Anxiety, Fear Avoidance Beliefs & Behavior May Be Significant Risk Factors for Chronic Opioid Analgesic Therapy Reliance for Patients with Chronic Pain – Results from a Preliminary Study

Marcelina Jasmine Silva, DOZhanette Coffee, MSNChong Ho Alex Yu, PhDMarc O Martel, PhD

February 17, 2021



To describe differences between patients with chronic, non-cancer pain (CNCP) who were successfully able to cease full mu agonist chronic opioid analgesic therapy (COAT), and those who exhibited refractory COAT reliance, amongst those who participated in a multidisciplinary program designed for COAT cessation.


A retrospective review of electronic medical records (EMR) data was organized for preliminary analysis.


A multi-center private practice specializing in CNCP, which received patient referrals from the surrounding geographical area of primary and specialty care offices in Northern California.


Data from 109 patients with CNCP who participated in a multidisciplinary program to cease COAT between the dates of October 2017 to December 2019 were examined.


EMR data, pre-COAT cessation, of oral morphine milligram equivalence (MME) and validated questionnaire responses assessing anxiety and fear-based beliefs and behavior, as well as opioid misuse, were extracted and compared between those who successfully ceased COAT and those who did not.


Patients who were unsuccessful at COAT cessation reported significantly higher Fear Avoidance Behavior Questionnaire (FAB) scores.
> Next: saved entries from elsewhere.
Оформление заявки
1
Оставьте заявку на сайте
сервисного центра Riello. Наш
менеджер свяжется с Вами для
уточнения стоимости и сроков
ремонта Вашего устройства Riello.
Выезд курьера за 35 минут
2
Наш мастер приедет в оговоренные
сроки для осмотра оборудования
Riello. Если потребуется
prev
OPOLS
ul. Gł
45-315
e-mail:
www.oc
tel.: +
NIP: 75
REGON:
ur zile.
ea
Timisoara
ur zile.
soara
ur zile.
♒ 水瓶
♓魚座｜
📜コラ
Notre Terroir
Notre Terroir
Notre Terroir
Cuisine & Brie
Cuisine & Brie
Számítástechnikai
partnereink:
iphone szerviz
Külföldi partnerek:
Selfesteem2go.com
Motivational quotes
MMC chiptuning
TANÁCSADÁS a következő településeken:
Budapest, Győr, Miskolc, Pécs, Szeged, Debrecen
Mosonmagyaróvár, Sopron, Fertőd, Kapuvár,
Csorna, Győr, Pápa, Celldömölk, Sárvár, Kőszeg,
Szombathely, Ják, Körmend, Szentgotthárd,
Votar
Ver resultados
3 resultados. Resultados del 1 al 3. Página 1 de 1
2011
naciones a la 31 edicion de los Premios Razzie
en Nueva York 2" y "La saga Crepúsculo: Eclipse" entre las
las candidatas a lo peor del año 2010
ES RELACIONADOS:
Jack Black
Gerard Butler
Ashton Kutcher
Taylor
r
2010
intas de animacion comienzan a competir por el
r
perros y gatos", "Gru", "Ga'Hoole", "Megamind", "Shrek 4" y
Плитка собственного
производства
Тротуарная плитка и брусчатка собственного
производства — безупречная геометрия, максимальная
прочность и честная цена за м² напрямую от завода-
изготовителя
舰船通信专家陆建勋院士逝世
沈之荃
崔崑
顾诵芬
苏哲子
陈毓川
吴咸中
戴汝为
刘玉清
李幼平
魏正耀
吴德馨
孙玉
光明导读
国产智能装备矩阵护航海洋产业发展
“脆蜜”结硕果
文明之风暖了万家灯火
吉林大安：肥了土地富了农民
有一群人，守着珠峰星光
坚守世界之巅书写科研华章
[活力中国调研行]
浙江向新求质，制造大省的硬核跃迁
No significant differences were found based on incoming MME amounts, Current Opioid Misuse Measure (COMM) or Tampa Scale of Kinesiophobia (TSK) scores. Pain Catastrophizing Scale (PCS) scores showed a split pattern with unclear significance.


Results suggest that fear avoidance beliefs and behavior, as measured by the FAB, play a significant role in refractory COAT reliance for patients with CNCP.